# WHAT IS NEEDED:
Take the line that holds "Segment regions of" and every line after it to the end of the entries, and repeat them exactly without the pictures.

☆ ☆ ☆ ☆ ☆

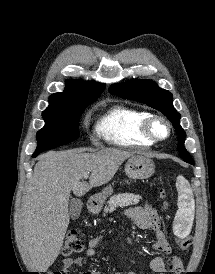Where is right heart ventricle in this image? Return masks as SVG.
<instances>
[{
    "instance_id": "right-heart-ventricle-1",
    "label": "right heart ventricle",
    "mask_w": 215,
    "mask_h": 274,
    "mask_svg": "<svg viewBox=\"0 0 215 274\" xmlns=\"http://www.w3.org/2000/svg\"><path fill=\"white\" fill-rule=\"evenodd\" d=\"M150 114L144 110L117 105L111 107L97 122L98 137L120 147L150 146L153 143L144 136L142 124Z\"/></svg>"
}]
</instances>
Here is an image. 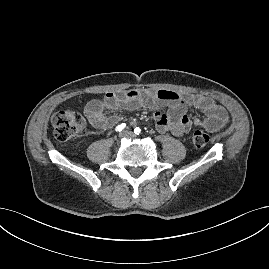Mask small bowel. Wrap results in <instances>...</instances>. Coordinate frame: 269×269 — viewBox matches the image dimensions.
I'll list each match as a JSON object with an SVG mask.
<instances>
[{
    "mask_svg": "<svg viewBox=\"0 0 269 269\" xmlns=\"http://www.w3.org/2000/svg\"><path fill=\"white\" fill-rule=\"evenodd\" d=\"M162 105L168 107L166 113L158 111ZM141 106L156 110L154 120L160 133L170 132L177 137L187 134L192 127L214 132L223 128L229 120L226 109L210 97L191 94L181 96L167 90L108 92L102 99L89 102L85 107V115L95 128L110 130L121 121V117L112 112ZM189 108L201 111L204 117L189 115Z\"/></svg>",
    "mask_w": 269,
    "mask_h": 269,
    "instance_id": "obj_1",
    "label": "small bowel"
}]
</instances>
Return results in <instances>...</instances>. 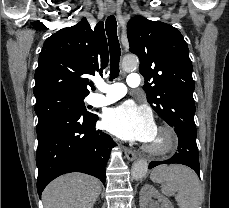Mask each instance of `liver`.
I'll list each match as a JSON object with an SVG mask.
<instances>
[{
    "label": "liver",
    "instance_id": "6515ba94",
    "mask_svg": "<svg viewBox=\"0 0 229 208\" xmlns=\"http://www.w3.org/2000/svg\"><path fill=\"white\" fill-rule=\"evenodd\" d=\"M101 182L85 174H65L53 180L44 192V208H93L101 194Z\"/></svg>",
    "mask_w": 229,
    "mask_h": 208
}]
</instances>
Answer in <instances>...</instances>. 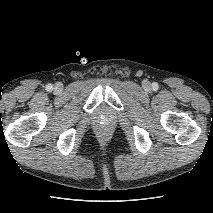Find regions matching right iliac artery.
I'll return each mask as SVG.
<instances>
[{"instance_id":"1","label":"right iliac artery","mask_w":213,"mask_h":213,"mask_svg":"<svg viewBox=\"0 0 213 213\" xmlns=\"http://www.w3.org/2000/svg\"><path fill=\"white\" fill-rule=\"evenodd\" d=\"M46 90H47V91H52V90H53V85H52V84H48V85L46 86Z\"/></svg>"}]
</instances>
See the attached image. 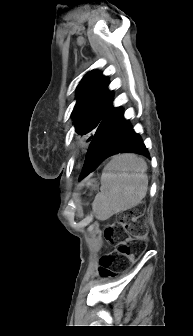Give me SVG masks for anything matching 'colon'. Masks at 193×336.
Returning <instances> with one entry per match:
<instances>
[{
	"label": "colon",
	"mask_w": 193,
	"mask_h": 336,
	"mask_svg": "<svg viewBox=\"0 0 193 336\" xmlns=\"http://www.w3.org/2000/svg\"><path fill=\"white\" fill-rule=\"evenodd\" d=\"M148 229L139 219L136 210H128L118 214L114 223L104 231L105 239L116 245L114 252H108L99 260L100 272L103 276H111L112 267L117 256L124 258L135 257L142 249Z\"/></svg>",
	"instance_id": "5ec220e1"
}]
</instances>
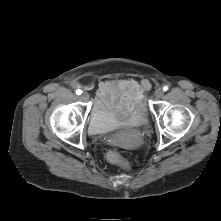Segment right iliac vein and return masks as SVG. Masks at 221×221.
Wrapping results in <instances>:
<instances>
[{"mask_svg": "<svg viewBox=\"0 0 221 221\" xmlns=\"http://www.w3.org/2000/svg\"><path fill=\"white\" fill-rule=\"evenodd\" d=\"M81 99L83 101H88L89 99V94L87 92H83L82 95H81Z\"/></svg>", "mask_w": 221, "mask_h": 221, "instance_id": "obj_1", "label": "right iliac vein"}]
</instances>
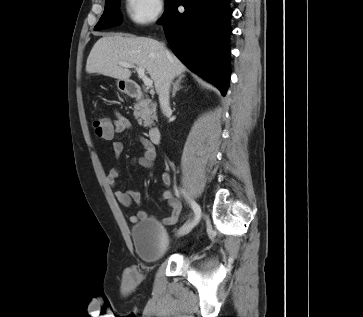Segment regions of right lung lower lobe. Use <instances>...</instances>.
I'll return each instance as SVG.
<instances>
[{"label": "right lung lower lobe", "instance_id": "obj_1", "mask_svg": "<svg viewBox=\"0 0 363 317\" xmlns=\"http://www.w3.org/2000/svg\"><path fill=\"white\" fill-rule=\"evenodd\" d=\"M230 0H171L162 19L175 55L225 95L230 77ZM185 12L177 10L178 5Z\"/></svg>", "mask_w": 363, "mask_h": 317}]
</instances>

☆ ☆ ☆ ☆ ☆

# EXERCISE RESULT:
Segment regions of right lung lower lobe. Use <instances>...</instances>.
I'll return each instance as SVG.
<instances>
[{"label": "right lung lower lobe", "instance_id": "obj_1", "mask_svg": "<svg viewBox=\"0 0 363 317\" xmlns=\"http://www.w3.org/2000/svg\"><path fill=\"white\" fill-rule=\"evenodd\" d=\"M230 0H171L162 19L175 55L225 95L230 77ZM185 12L177 10L178 5Z\"/></svg>", "mask_w": 363, "mask_h": 317}]
</instances>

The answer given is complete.